— Dataset records —
*** Begin section ***
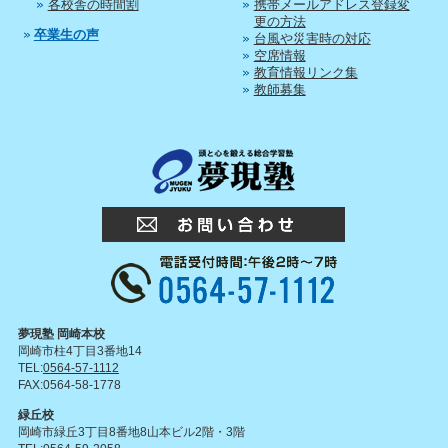
各校舎の時間割
携帯メールアドレス登録変
更の方法
卒業生の声
台風や災害時の対応
空席情報
教育情報リンク集
教師募集
夢現塾 岡崎本校
岡崎市柱4丁目3番地14
TEL:
0564-57-1112
FAX:0564-58-1778
緑丘校
岡崎市緑丘3丁目8番地8山本ビル2階・3階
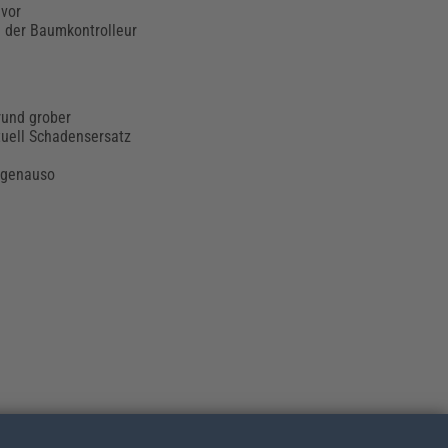
 vor
l der Baumkontrolleur
rund grober
ntuell Schadensersatz
r genauso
*** End section ***
— YOUR INSTRUCTIONS —
Exactly as written, restate all of the data, leaving out the images.

— RESULT OF THE EXERCISE —
各校舎の時間割
携帯メールアドレス登録変
更の方法
卒業生の声
台風や災害時の対応
空席情報
教育情報リンク集
教師募集
夢現塾 岡崎本校
岡崎市柱4丁目3番地14
TEL:
0564-57-1112
FAX:0564-58-1778
緑丘校
岡崎市緑丘3丁目8番地8山本ビル2階・3階
 vor
l der Baumkontrolleur
rund grober
ntuell Schadensersatz
r genauso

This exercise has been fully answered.